Happiness was so easy. It wasn’t that there was no pain or no fear. In fact, I was very shy and insecure. But I FELT life so much more…so much more intensely.
If a put a standard, a template to measure life — then of course I am better off than I was then. More money, more luxury, more friends.
But I feel that my insides are blunted. Pain doesn’t hurt that much. And there isn’t so much pain any more. But joy feels so dull too.
I was too sensitive towards life. I was affected by it far too easily. But there was an unsaid depth to it. I don’t know if anyone else felt it like I did. But life was special. I did not have to philosophise about it. I didn’t have to ‘figure’ things out.
I was vulnerable — but that’s exactly what made me feel so much more alive
I think people and society unnecessarily attach too much importance on things like pleasure as opposed to pain.
I think that the only inherent purpose to life is to experience it. After all it is because we experience that we know we are alive.
All other ‘purposes’ which philosophers, scientists and people attach to it are mere interpretations.
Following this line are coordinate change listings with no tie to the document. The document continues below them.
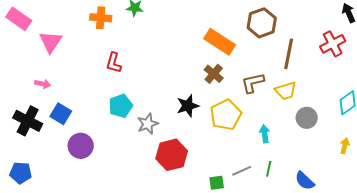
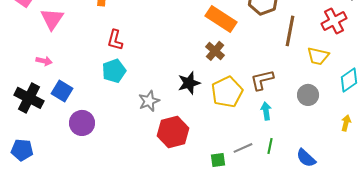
brown L-shape: (253, 83) -> (262, 80), moved
yellow trapezoid: (286, 91) -> (318, 56), moved, turned 30
cyan pentagon: (121, 106) -> (114, 71), moved

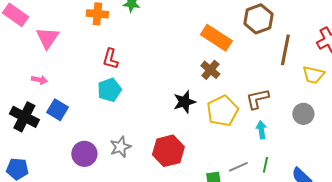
gray star: (149, 101) -> (120, 147), moved
purple circle: (82, 123) -> (84, 154), moved

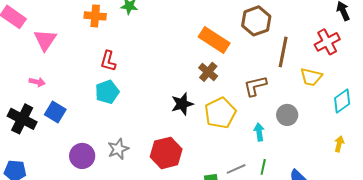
brown L-shape: (257, 99) -> (255, 86), moved
gray circle: (303, 114) -> (287, 115), moved

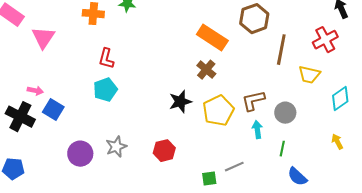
pink arrow: (37, 82) -> (35, 91), moved
brown L-shape: (255, 86) -> (253, 101), moved
yellow arrow: (339, 144) -> (337, 142), turned -42
red hexagon: (166, 153) -> (164, 151), size x0.7
green line: (263, 167) -> (282, 149), moved

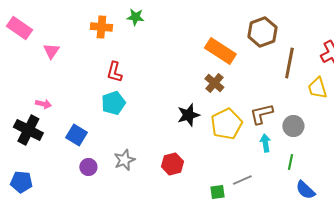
pink triangle: (43, 38) -> (51, 51), size x0.7
yellow trapezoid: (309, 75) -> (317, 88), turned 60
blue square: (53, 110) -> (76, 135), moved
purple circle: (80, 154) -> (88, 167), size x0.7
Experiences — wild, varied, ever changing, sometimes positive, sometimes negative, sometimes calming, sometimes overwhelming.
Everything has its place.
But now I just don’t feel it.
Maybe I got stuck in my pain and my anger for too long.
Of course it hurt.
Now it doesn’t.
But is it because now I am numb?
I don’t know.
When I passed out from school, my psychology teacher wrote that I should always cling on to my innocence.
I was a child who talked freely about sex (in all its variations) and liberation back when we weren’t allowed to. When it still wasn’t cool to think on your own.
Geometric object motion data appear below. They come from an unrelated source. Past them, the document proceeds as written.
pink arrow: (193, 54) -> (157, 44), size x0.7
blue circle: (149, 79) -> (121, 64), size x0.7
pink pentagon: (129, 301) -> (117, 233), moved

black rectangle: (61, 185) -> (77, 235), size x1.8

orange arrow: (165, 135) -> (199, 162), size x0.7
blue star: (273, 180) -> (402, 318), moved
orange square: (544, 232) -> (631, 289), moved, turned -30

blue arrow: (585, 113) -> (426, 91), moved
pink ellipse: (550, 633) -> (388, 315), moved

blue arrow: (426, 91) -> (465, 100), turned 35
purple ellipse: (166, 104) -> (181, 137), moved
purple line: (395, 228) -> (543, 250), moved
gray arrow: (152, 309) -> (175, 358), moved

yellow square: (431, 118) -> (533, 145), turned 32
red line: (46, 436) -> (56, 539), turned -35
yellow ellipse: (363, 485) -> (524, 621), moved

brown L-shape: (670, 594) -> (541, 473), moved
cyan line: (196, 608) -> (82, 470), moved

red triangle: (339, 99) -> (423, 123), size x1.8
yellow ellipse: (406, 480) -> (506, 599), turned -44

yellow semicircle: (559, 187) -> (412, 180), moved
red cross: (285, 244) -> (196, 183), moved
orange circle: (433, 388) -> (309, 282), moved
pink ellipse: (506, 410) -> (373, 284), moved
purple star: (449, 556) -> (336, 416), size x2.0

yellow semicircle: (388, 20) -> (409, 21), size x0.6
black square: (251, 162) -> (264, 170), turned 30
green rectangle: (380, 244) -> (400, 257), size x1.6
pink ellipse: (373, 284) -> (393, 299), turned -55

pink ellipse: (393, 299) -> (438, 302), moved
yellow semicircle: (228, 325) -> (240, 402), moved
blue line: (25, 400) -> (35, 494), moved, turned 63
I was a little surprised she called me innocent, but somewhere I knew what she meant.
Innocent doesn’t really mean ignorant or naive to me.
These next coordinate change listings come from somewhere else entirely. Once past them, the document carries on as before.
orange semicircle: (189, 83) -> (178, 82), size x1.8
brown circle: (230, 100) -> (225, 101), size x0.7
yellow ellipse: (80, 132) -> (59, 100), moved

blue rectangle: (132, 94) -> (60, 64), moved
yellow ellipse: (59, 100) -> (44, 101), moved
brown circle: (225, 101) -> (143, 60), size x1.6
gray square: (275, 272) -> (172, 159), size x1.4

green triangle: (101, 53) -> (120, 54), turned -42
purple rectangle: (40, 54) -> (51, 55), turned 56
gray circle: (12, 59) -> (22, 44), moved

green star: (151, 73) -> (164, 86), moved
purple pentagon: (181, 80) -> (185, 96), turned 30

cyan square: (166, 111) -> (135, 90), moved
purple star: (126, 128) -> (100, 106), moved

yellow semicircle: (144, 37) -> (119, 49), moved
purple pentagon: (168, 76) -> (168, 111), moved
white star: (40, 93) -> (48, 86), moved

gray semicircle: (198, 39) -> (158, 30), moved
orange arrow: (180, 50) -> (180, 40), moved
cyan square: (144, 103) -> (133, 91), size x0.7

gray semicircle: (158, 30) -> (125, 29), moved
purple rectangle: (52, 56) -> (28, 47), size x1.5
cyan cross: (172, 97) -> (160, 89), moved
It means being a special kind of Honest.
Not in the Abraham Lincoln/Gandhian sense in which you don’t lie to others for your own benefit or when lies are needed.
Innocence means being Honest with YOURSELF.
I am 19 now, and I fear that I am slowly ‘growing up’.
I don’t want to.
I always want to feel as honestly as I did when I was a child.
I am afraid.
And I am not lonely. But I am alone in this, for no one can help me.
I am desperately trying to find my way out, and sometimes I don’t even realise the desperation.